With the cargo ship safely snared, flight controllers at the Johnson Space Center in Houston took over arm operations to remotely pull the Dragon in for berthing at the Earth-facing port of the forward Harmony module.
Packed inside the Dragon's pressurized cabin, the part of the spacecraft accessible to the station crew, are 3,646 pounds of crew supplies, space station hardware, computer gear and research equipment, along with 20 mice that are part of a study on the long-term effects of weightlessness.
Also on board: freezers, carrying ice cream for the station crew, that will be used to store experiment samples.
"Aboard this wonderful Dragon await 6,400 pounds of cargo, mostly science, that will investigate everything from technology to the growth of lung tissue to a protein crystal experiment investigating Parkinson's disease and many, many more," Fischer said.

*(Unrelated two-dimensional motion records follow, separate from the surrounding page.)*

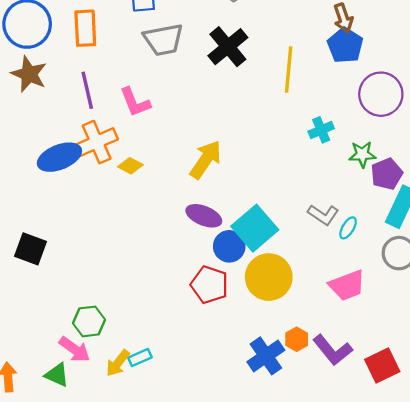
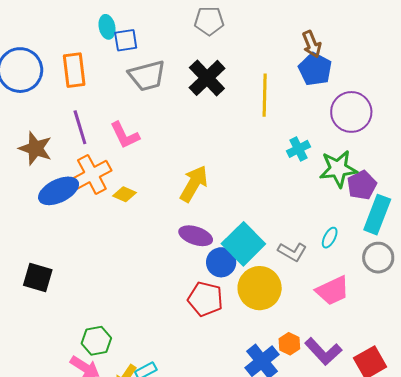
brown star: (29, 74) -> (35, 148), moved
green star: (362, 154) -> (338, 169), size x1.5
gray L-shape: (323, 215) -> (292, 252), moved

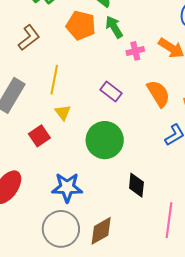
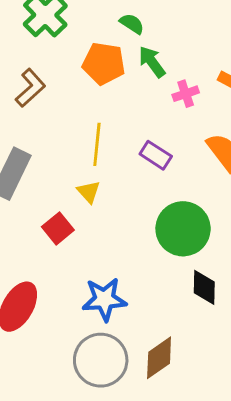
yellow line: (54, 80) -> (97, 144), moved
green circle: (105, 140) -> (183, 229), moved

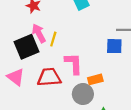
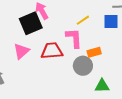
yellow line: (53, 39) -> (83, 20), moved, turned 40
pink triangle: (16, 77) -> (21, 51), turned 42

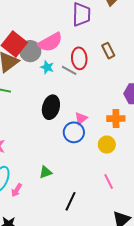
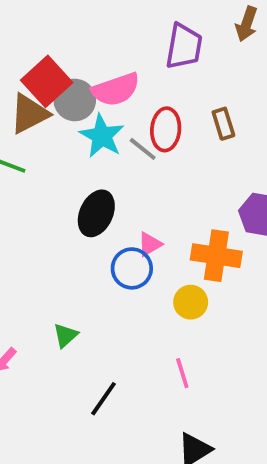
cyan star: (47, 67) -> (102, 136), size x1.6
orange cross: (116, 119) -> (216, 256), size x1.4
green triangle: (46, 172) -> (65, 335), turned -32

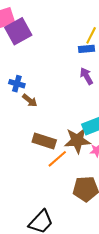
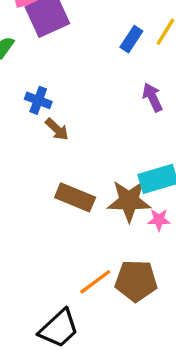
blue rectangle: (87, 49) -> (131, 39), moved, turned -56
orange line: (57, 159) -> (95, 282), moved

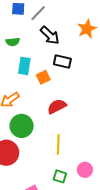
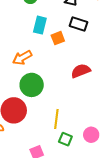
red semicircle: (57, 106) -> (81, 71), moved
yellow line: (58, 144) -> (56, 119), moved

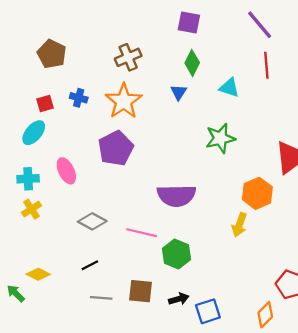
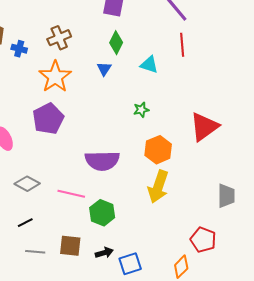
blue cross: (79, 98) -> (19, 49), moved
green star: (220, 138) -> (141, 110), size x0.6
orange hexagon: (257, 193) -> (158, 150), moved
yellow arrow: (239, 225) -> (158, 187), size x1.5

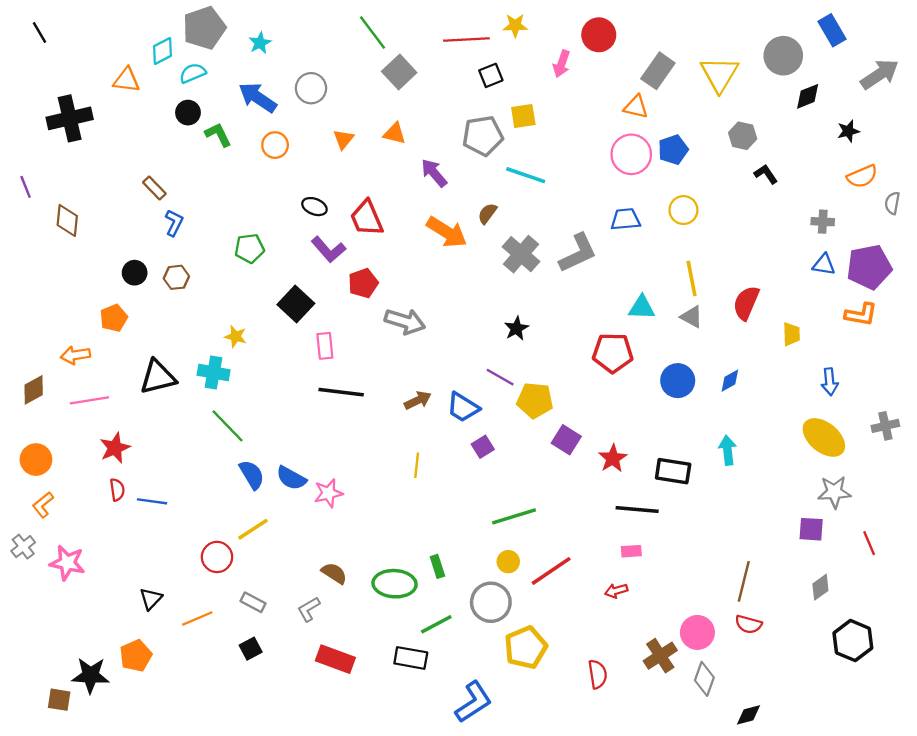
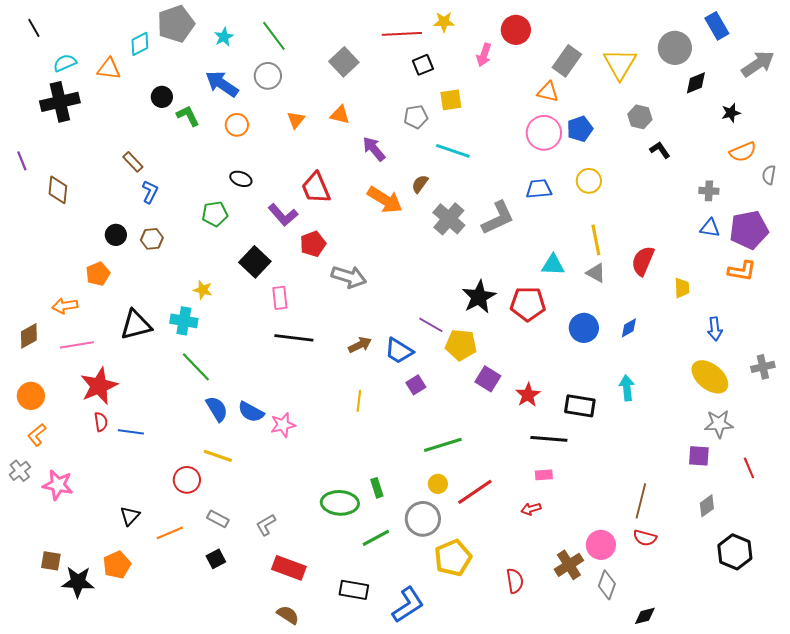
green line: (372, 32) -> (274, 36), moved
cyan semicircle: (193, 73) -> (65, 63), moved
gray pentagon: (483, 136) -> (416, 117), size x0.7
black ellipse: (314, 207) -> (241, 179), moved
black star: (516, 328) -> (479, 297), moved, size x1.6
red star: (115, 448) -> (99, 386), size x1.4
yellow line: (253, 529) -> (218, 456), turned 52
brown semicircle: (334, 573) -> (288, 615), moved
black rectangle: (411, 658) -> (354, 590), moved
brown square: (59, 700) -> (51, 561), moved

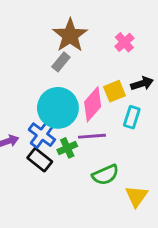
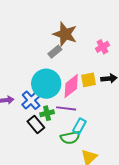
brown star: (70, 35) -> (65, 34), turned -30
cyan rectangle: (132, 117) -> (79, 126), moved
black rectangle: (40, 160) -> (36, 124), moved

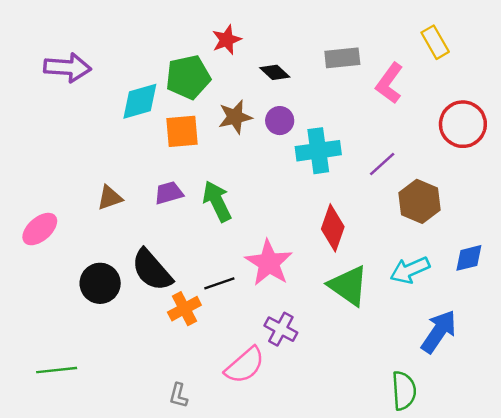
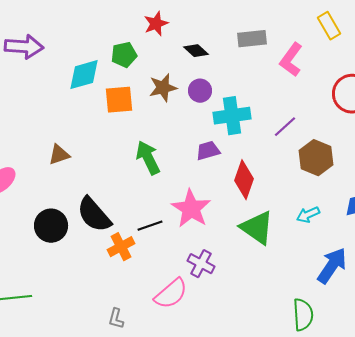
green pentagon: (188, 77) -> (124, 55), size x0.7
purple trapezoid: (169, 193) -> (208, 151), moved
cyan arrow: (410, 270) -> (308, 215), size x0.7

"We will be able to conduct over 250 experiments over Expeditions 52 and 53 with the science this Dragon holds in its belly. The crew stands ready to rock the science like a boss!"
Mounted in the Dragon's unpressurized trunk section is a cosmic ray detector known as CREAM -- Cosmic Ray Energetics and Mass -- that will be mounted outside the station later to study high-energy particles from deep space.
"It's generally believed that cosmic rays originate in supernovas," said Eun-Suk Seo, the ISS CREAM principal investigator at the University of Maryland.
"There are other possible contributions, or accelerators -- pulsars, colliding galaxies, black holes, AGNs (active galactic nuclei), for higher energies. But what we still don't quite understand is why supernovas are a very good candidate to explain this energy density that we see with cosmic rays."
With the Dragon rendezvous and capture complete, Expedition 52 commander Fyodor Yurchikhin and flight engineer Sergey Ryazanskiy plan to carry out a spacewalk Thursday to manually launch five small satellites, to service external experiments and to carry out routine inspections.
Then on Friday, a United Launch Alliance Atlas 5 rocket is scheduled for launch from the Cape Canaveral Air Force Station at 8:03 a.m. to boost a $408 million NASA communications satellite into orbit. It is the latest in a series of high-power relay stations that support agency science satellites and probes as well as the space station.